- Seeking Alpha proposed interesting things regarding SQL vs. NoSQL.
- In an article, they covered commercial database growth and question whether commercial SQL databases have hit a wall of diminishing utility.
- Seeking Alpha’s prediction for NoSQL is in part due to the advancements in hardware that allow data to be stored at a lower level of normalization.
- The article also points out the marginalization of mission-critical application databases, asks the question of the costs of Oracle and DB2.
Introduction to SQL Versus NoSQL
There are significant changes occurring in the database market. In this article, we will cover a very interesting proposal made in an article regarding these changes from Seeking Alpha.
SaaS Vendors and Open Source Databases
“The vast majority of SaaS providers today either use an open-source database, or, as is the case with SaaS HCM vendor Workday (NYSE:WDAY), develop their own. Every user of an on-premises enterprise application, including one of the five core client-server application categories: ERP (Enterprise Resource Planning), CRM (Customer Relationship Management), HCM (Human Capital Management), SCM (Supply Chain Management), and BI (Business Intelligence) applications, which moves to SaaS therefore eliminates a commercial database seat, and with it, the maintenance/support and future upgrade revenue it would have generated. Even an enterprise seat that moves to Salesforce.com will generate far less revenue for Oracle than that seat did when it was deployed on-premises.”
This is actually a fantastic point. If you use SaaS the database question is taken out of the equation. A true multi-tenant database means that there are fewer databases actually used. Therefore, even if Oracle is used (and Oracle 12c has added much multi-tenant functionality) fewer instance of Oracle 12c are required.
Commercial Database Growth?
“Hence, we believe the enterprise migration to SaaS/cloud is highly deflationary for commercial-database revenue. Further, we are still early in the migration from client-server to SaaS/cloud. Depending on which research one believes, this migration is only 10% to 25% complete and is only just beginning to impact more mission-critical applications – such as ERP – that are more likely to be running on higher-end SQL databases (including those from Oracle and IBM, and to a lesser extent, Microsoft).”
True, as SaaS picks up speed, this issue becomes a stopping point in growth for commercial databases. This hits Oracle and IBM the hardest.
Commercial SQL Databases Hitting Diminishing Utility?

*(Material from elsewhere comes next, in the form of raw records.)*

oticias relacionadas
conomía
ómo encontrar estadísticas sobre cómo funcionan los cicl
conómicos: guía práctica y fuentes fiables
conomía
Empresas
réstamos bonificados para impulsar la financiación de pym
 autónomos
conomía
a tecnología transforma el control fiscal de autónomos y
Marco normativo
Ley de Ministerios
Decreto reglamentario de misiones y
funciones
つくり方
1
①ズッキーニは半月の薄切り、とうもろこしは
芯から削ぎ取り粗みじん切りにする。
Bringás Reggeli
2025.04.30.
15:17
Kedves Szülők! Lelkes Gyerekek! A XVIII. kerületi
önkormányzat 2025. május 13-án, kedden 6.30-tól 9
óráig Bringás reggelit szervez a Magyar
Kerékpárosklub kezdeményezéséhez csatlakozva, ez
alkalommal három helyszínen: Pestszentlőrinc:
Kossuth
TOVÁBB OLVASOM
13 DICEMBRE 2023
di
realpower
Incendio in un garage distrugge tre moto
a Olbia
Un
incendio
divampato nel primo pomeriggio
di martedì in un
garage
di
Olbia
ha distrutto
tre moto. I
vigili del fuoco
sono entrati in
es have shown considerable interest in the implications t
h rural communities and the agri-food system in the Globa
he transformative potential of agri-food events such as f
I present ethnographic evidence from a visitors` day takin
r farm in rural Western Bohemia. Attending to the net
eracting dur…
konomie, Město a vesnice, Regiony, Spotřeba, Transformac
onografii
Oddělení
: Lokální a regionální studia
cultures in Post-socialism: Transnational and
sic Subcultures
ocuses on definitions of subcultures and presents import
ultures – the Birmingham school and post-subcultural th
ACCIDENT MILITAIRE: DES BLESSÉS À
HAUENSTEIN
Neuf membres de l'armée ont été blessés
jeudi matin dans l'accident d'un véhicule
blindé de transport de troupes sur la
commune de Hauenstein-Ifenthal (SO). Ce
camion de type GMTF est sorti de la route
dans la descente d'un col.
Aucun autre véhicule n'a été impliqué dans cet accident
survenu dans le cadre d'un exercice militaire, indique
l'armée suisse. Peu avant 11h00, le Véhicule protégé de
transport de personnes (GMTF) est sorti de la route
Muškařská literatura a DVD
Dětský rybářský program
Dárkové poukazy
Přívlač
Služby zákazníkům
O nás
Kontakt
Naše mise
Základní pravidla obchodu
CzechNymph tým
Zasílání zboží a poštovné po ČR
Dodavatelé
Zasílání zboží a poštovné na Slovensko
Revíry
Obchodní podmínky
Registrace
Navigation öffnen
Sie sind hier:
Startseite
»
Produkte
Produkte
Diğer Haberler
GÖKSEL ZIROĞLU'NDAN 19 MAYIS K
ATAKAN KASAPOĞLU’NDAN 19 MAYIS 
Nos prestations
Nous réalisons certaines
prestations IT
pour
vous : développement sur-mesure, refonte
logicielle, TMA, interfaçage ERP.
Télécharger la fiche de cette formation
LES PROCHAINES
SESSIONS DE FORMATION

“Commercial SQL Databases are Not Well-Suited to Handle the Most Compelling Emerging Use Cases. After SQL was standardized in 1987, it went unchallenged for over 20 years in defining how data was organized, searched, and sorted. However, in the mid-2000s, colossal tech companies began running into the limitations of SQL databases in handling both the sheer volume and varying structure (or lack thereof) of the data that they wanted to preserve, navigate, analyze, and serve up on-demand to their users/customers.”
This is true. The market share for SQL databases is declining as a percentage of all databases used.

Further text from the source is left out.